El novelista francés, Gustave Flaubert (1821-1880), escribió en 1874:
Por lo que a mí respecta, estoy asustado de la estupidez universal. Es algo que me hace pensar en el diluvio, y experimento el mismo terror que debieron experimentar los contemporáneos de Noé cuando vieron cómo la inundación invadía sucesivamente todas las cimas. La gente con ingenio debería construir algo parecido al Arca, encerrarse en ella y vivir allí en sociedad (...) llegará un tiempo en que todo el mundo se habrá convertido en «hombre de negocios» (para entonces, gracias a Dios, ya habré muerto). Peor lo pasarán nuestros sobrinos. Las generaciones futuras serán de una tremenda grosería. (1)
¿Anunciaba el autor de Madame Bovary, el fin de las artes, y de todas las glorias del pensamiento humano? ¿Sus palabras eran la premonición de la llegada de un tiempos en que un libro no alcanzaría el valor de una pizza? ¿Ya llegó esa era, enmascarada bajo la forma de promover como arte cosas que no lo son, y llamar artistas a verdaderas antítesis de tal expresión de vida? Hace unos meses, en una importante ciudad del país más desarrollado del mundo, estuve un rato, contemplando un montón de alambres retorcidos. Era una obra laureada. El pseudoarte se vende más que el arte… Hagámosle promoción porque llegaron los días de Flaubert: el negocio rige, y decide quién vive, y quien muere. Muera el arte.

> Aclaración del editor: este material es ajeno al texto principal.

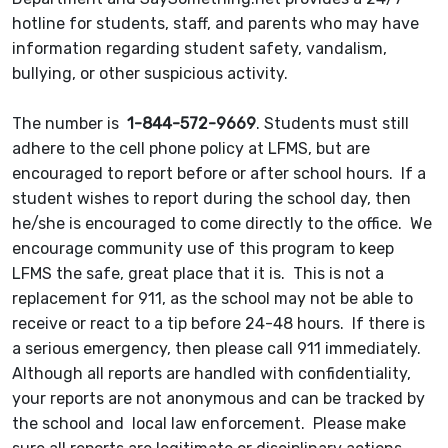
hotline for students, staff, and parents who may have
information regarding student safety, vandalism,
bullying, or other suspicious activity.
The number is
1-844-572-9669
. Students must still
adhere to the cell phone policy at LFMS, but are
encouraged to report before or after school hours. If a
student wishes to report during the school day, then
he/she is encouraged to come directly to the office. We
encourage community use of this program to keep
LFMS the safe, great place that it is. This is not a
replacement for 911, as the school may not be able to
receive or react to a tip before 24-48 hours. If there is
a serious emergency, then please call 911 immediately.
Although all reports are handled with confidentiality,
your reports are not anonymous and can be tracked by
the school and local law enforcement. Please make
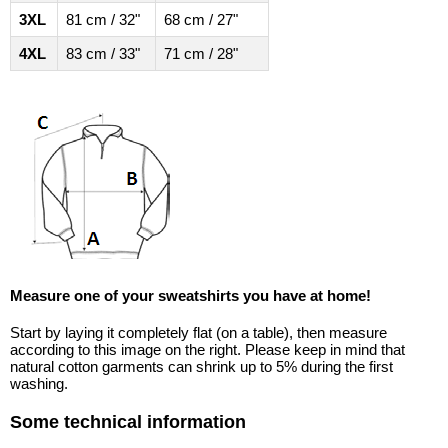
3XL
81 cm / 32"
68 cm / 27"
4XL
83 cm / 33"
71 cm / 28"
Measure one of your sweatshirts you have at home!
Start by laying it completely flat (on a table), then measure
according to this image on the right. Please keep in mind that
natural cotton garments can shrink up to 5% during the first
washing.
Some technical information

Murieron revueltos entre el hambre y la indigencia, escritores como Salgari, poetas como Poe, pintores como Van Gogh, músicos como Mozart. La sombra de los tales nos acompaña hasta nuestros días, en que los nudistas de las «películas de adultos» se levantan solventes, como «genuinos artistas».
Mientras tales cosas pasan, llenan las arcas de los bancos financieros los ágiles cortadores de yerbas, los veloces taxistas y los astutos directores de seguros. Disfrutan las cumbres de la realización económica los ejecutivos de las fábricas de armas. Estos cenan en grupo, junto a los capos del tráfico humano y la droga; by the way, esta última ya es lícita; pronto será «arte» también; ya lo fue una vez, cuando Lennon le cantaba With A Little Help From My Friends [Con una pequeña ayuda de mis «amigos»]. Toda una oda a la droga.

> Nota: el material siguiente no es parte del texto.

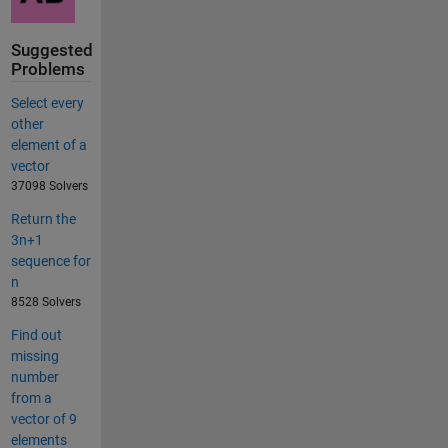
Suggested
Problems
Select every
other
element of a
vector
37098 Solvers
Return the
3n+1
sequence for
n
8528 Solvers
Find out
missing
number
from a
vector of 9
elements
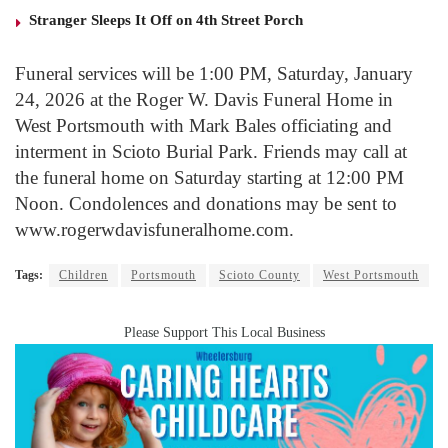
Stranger Sleeps It Off on 4th Street Porch
Funeral services will be 1:00 PM, Saturday, January
24, 2026 at the Roger W. Davis Funeral Home in
West Portsmouth with Mark Bales officiating and
interment in Scioto Burial Park. Friends may call at
the funeral home on Saturday starting at 12:00 PM
Noon. Condolences and donations may be sent to
www.rogerwdavisfuneralhome.com.
Tags:
Children
Portsmouth
Scioto County
West Portsmouth
Please Support This Local Business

Se han conjurado el negocio y el pseudoarte. Caminan juntos hacia el final de los tiempos. El primero le da nombre al segundo. El segundo engruesa las cuentas del primero. Oscura complicidad; lúgubres contrapesos…
¿En qué punto del camino perdimos el rumbo? Creo que fue en el tenebroso recodo donde dejamos de pensar que, en cada humano, vive un artista, devenido por accidente en financiero idólatra. En ese díscolo torcer del camino dejamos de mirar a aquel que es el Creador de todas las artes, y el inspirador supremo de cada alma. Fue un error de los griegos creer que existían las musas. Dios es la esencia misma del arte en el corazón humano.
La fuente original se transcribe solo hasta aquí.